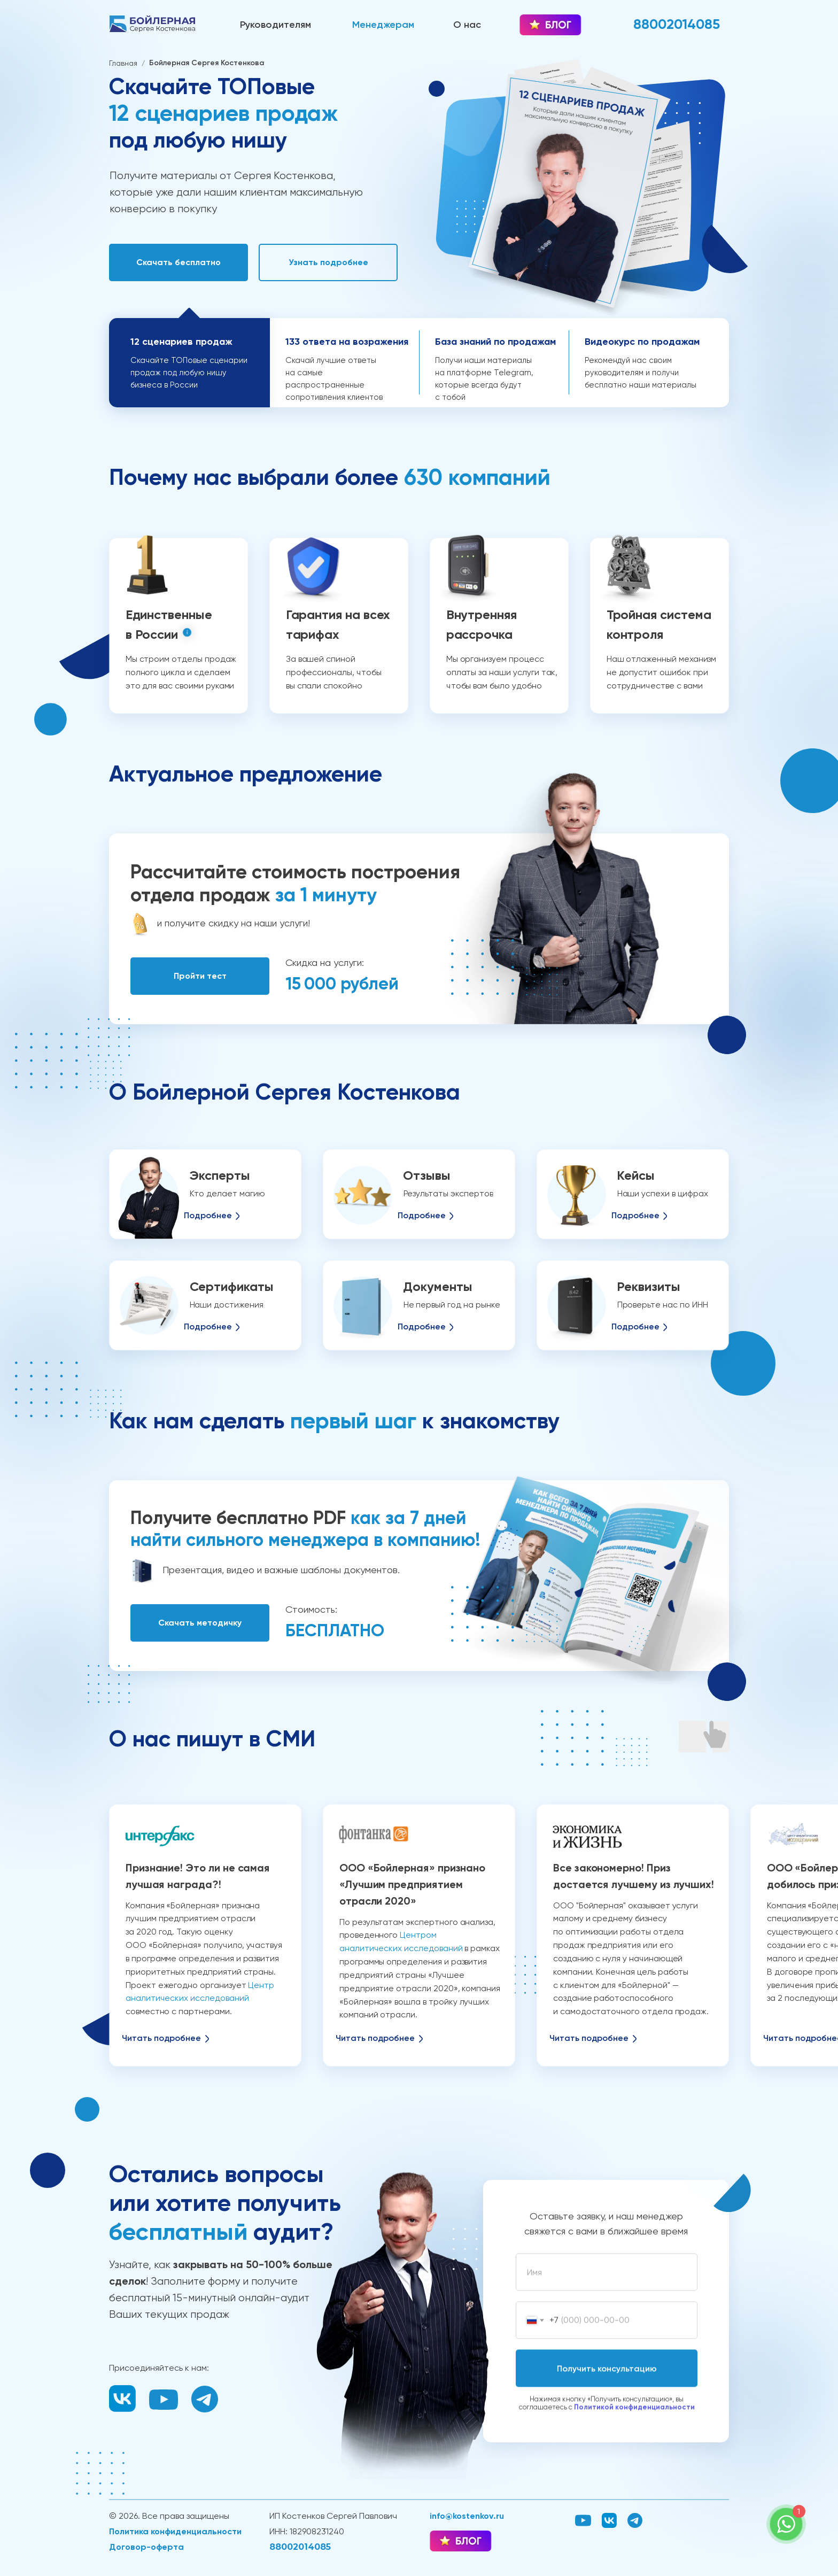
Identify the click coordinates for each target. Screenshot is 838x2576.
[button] (178, 262)
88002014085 (300, 2547)
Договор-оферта (146, 2547)
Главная (123, 63)
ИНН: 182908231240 (306, 2531)
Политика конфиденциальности (175, 2531)
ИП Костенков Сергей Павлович (333, 2516)
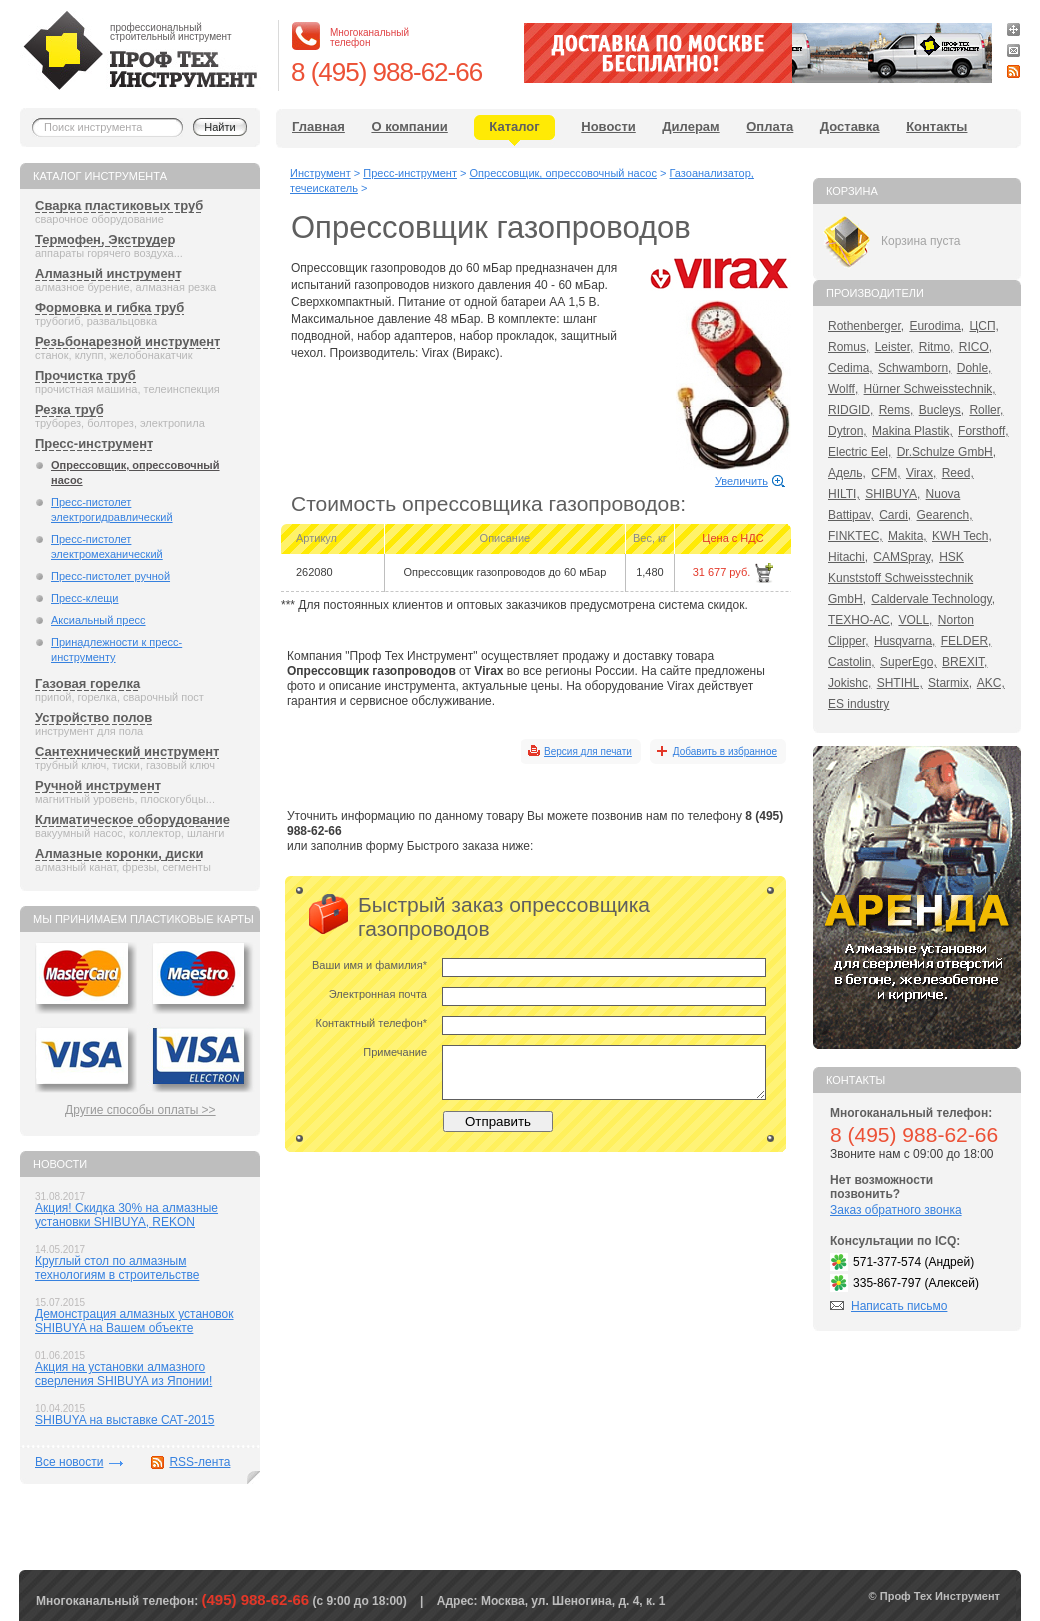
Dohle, (974, 368)
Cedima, (850, 368)
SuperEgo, (908, 662)
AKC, (991, 683)
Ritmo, (936, 347)
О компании (409, 126)
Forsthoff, (983, 431)
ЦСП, (984, 326)
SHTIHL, (900, 683)
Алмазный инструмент (108, 273)
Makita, (907, 536)
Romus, (848, 347)
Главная (318, 126)
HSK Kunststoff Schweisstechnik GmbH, (900, 578)
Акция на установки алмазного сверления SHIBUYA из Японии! (123, 1374)
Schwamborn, (914, 368)
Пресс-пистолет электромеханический (107, 546)
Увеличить (741, 481)
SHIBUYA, (892, 494)
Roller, (986, 410)
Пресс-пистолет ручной (110, 576)
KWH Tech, (962, 536)
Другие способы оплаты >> (140, 1110)
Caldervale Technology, (933, 599)
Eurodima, (936, 326)
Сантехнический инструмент (127, 751)
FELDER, (966, 641)
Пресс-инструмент (94, 443)
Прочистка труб (85, 375)
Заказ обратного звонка (896, 1210)
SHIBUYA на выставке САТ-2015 (124, 1420)
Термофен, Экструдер (105, 239)
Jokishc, (849, 683)
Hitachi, (848, 557)
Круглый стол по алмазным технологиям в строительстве (117, 1268)
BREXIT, (964, 662)
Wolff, (843, 389)
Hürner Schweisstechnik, (930, 389)
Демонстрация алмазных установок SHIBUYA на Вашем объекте (134, 1321)
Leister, (894, 347)
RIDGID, (850, 410)
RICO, (975, 347)
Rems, (896, 410)
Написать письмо (899, 1306)
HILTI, (844, 494)
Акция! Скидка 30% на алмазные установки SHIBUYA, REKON (126, 1215)
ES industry (858, 704)
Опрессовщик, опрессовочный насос (135, 472)
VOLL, (915, 620)
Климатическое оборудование (132, 819)
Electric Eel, (859, 452)
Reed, (958, 473)
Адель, (847, 473)
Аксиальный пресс (98, 620)
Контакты (936, 126)
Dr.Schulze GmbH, (946, 452)
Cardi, (895, 515)
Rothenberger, (866, 326)
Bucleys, (941, 410)
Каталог (514, 126)
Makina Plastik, (912, 431)
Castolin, (851, 662)
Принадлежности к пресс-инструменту (116, 649)
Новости (608, 126)
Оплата (769, 126)
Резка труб (69, 409)
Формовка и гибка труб (109, 307)
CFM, (885, 473)
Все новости (69, 1462)
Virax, (921, 473)
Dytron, (847, 431)
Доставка (850, 126)
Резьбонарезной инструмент (127, 341)
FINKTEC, (855, 536)
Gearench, (945, 515)
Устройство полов (93, 717)
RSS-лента (199, 1462)
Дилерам (690, 126)
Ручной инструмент (98, 785)
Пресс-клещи (84, 598)
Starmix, (950, 683)
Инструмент (320, 173)
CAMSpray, (903, 557)
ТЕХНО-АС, (860, 620)
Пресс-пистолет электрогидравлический (112, 509)
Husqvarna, (904, 641)
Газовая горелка (87, 683)
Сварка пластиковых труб (119, 205)
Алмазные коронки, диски (119, 853)
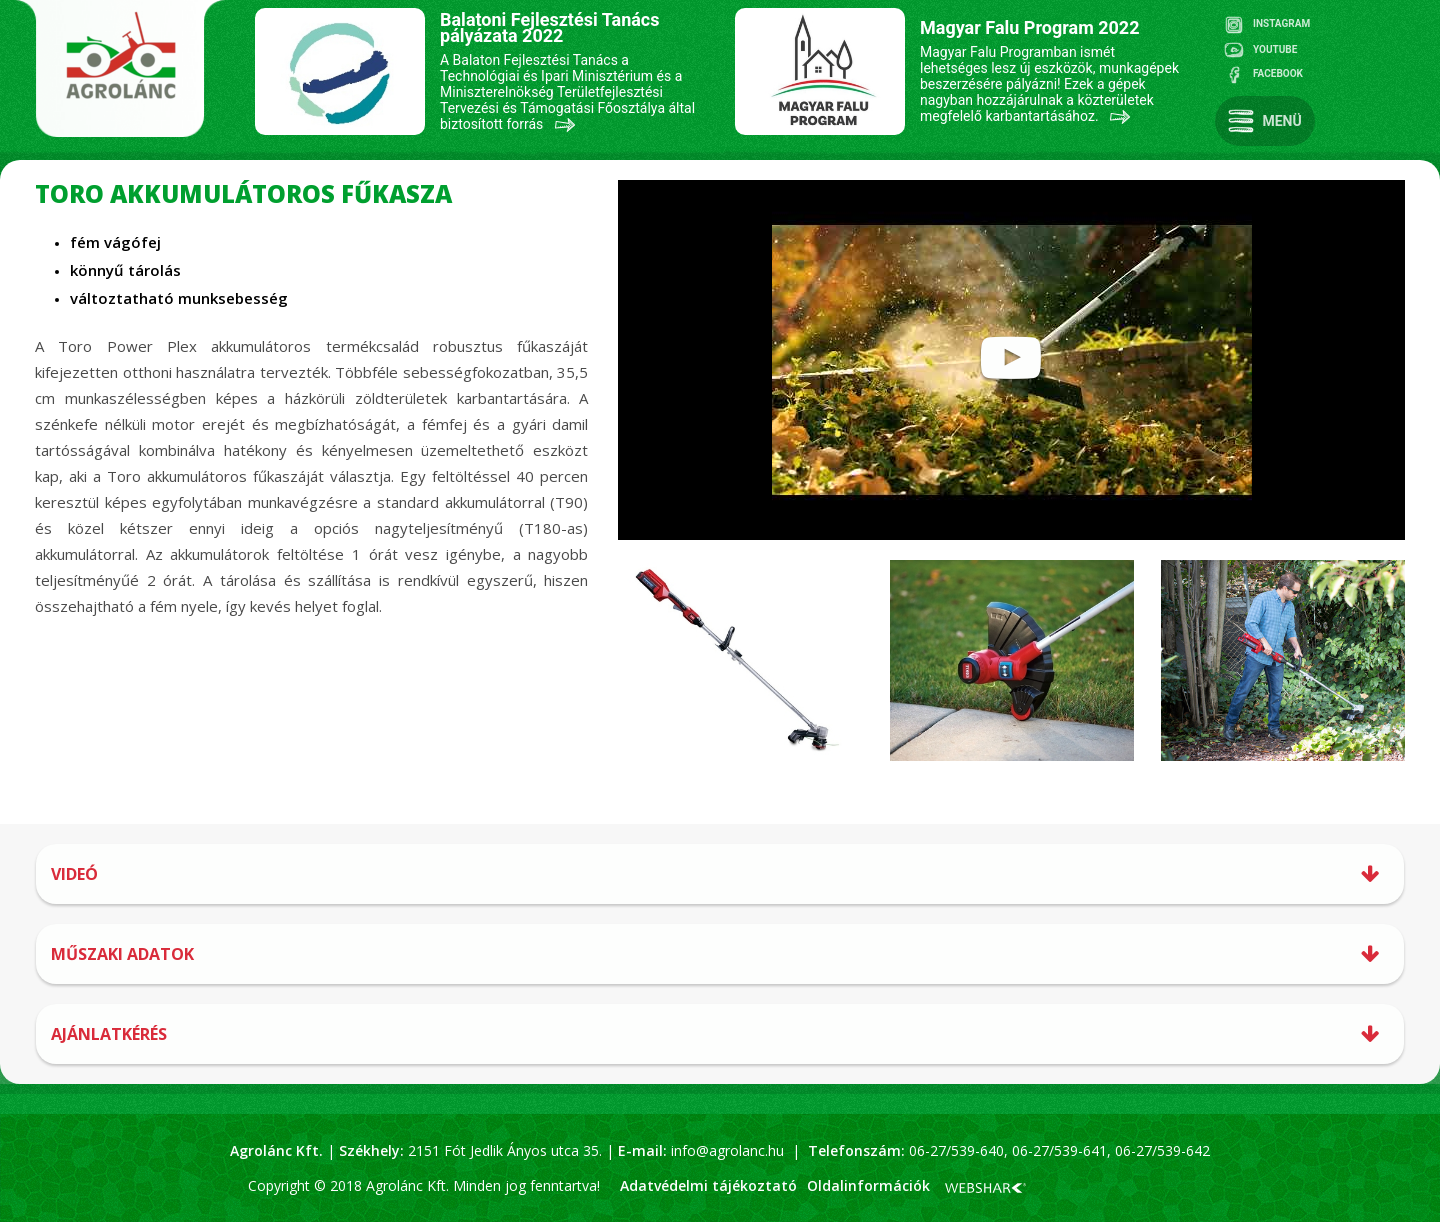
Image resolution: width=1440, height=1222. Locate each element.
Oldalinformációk (868, 1185)
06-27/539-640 (956, 1150)
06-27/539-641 (1057, 1150)
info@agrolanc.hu (727, 1150)
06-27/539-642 (1162, 1150)
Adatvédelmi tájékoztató (708, 1185)
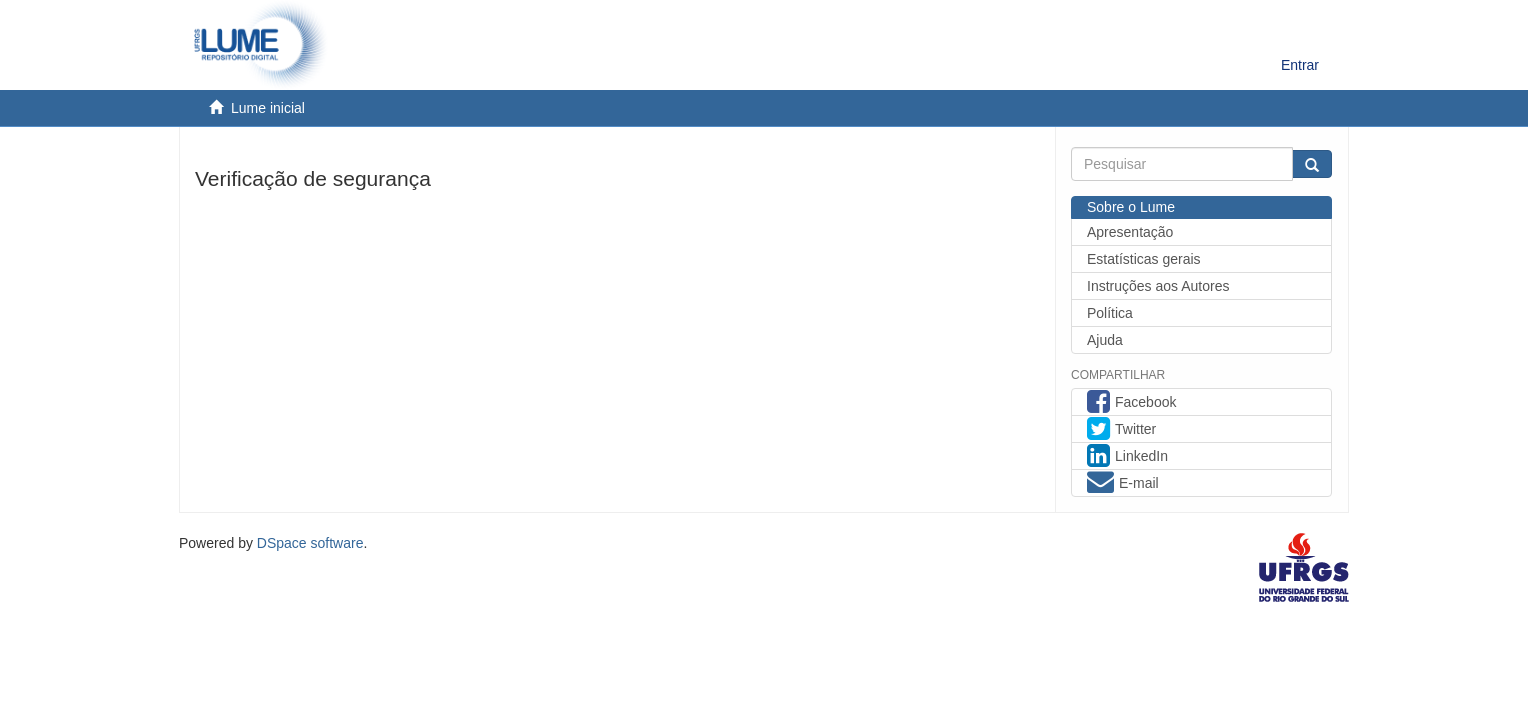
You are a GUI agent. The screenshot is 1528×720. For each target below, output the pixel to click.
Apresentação (1130, 232)
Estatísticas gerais (1144, 259)
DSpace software (310, 543)
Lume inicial (268, 108)
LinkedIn (1127, 458)
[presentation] (347, 239)
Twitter (1121, 431)
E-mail (1123, 485)
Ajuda (1105, 340)
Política (1110, 313)
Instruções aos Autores (1158, 286)
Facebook (1131, 404)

* ACTION ITEM
Check the listing above for "труб". Show every line where it turns up.

* EXERCISE ANSWER
Прочистка труб (85, 375)
Резка труб (69, 409)
Формовка и гибка труб (109, 307)
Сварка пластиковых труб (119, 205)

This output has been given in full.